Stored data entries:
╭──

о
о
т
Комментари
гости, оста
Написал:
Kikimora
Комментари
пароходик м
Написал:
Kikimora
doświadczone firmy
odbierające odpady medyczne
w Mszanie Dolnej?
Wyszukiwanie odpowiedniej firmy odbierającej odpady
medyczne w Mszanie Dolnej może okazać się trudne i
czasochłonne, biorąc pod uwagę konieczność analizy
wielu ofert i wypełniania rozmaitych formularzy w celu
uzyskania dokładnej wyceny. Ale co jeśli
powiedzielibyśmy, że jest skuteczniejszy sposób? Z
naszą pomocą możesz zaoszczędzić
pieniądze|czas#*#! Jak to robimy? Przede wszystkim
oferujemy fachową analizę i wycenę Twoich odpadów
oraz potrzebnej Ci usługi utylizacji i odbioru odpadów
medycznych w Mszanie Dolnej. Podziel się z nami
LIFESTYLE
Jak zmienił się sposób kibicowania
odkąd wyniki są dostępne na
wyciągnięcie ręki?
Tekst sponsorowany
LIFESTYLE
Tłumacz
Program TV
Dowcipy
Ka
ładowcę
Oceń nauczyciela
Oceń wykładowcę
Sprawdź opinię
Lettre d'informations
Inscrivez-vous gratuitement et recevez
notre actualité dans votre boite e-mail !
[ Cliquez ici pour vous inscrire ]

╰──
╭──

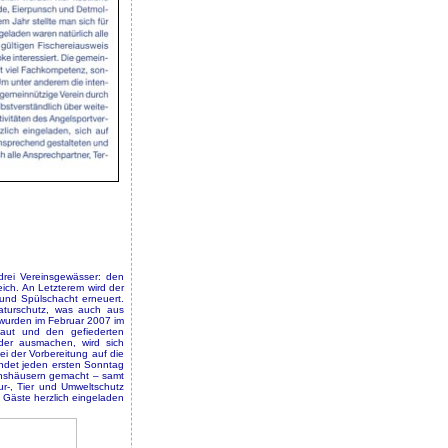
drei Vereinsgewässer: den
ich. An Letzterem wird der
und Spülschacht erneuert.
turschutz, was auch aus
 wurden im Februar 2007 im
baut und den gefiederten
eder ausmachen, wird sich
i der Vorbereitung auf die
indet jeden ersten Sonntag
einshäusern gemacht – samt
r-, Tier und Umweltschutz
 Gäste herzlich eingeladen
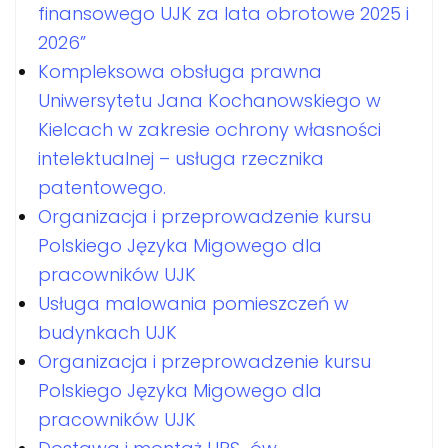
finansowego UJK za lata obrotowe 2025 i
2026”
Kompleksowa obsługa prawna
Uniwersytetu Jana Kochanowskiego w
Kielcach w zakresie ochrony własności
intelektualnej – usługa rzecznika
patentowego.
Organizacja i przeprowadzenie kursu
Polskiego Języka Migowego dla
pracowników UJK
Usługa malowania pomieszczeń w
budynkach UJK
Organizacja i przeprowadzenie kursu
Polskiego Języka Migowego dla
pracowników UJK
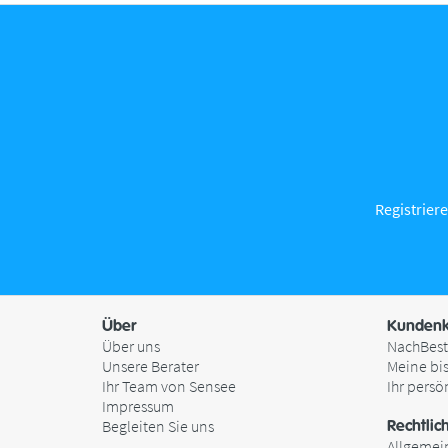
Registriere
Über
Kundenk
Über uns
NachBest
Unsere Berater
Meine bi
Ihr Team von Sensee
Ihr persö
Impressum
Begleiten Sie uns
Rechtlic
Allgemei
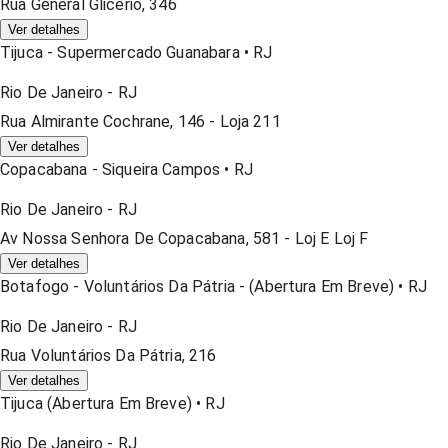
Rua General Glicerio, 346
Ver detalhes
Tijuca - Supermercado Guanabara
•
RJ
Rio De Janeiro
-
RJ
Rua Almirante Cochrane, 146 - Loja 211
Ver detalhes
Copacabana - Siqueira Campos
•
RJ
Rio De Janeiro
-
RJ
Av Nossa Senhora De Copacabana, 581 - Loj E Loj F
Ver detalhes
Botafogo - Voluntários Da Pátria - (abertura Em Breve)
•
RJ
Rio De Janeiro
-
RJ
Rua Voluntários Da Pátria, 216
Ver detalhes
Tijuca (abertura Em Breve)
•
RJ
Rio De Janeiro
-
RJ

╰──

ACTIVITY: Please return only the lines above, starting at the line that has "odkąd wyniki są dostępne na" and ending at the line that has "[ Cliquez ici pour vous inscrire ]", keeping both and leaving each one unchanged.

TASK SOLUTION:
odkąd wyniki są dostępne na
wyciągnięcie ręki?
Tekst sponsorowany
LIFESTYLE
Tłumacz
Program TV
Dowcipy
Ka
ładowcę
Oceń nauczyciela
Oceń wykładowcę
Sprawdź opinię
Lettre d'informations
Inscrivez-vous gratuitement et recevez
notre actualité dans votre boite e-mail !
[ Cliquez ici pour vous inscrire ]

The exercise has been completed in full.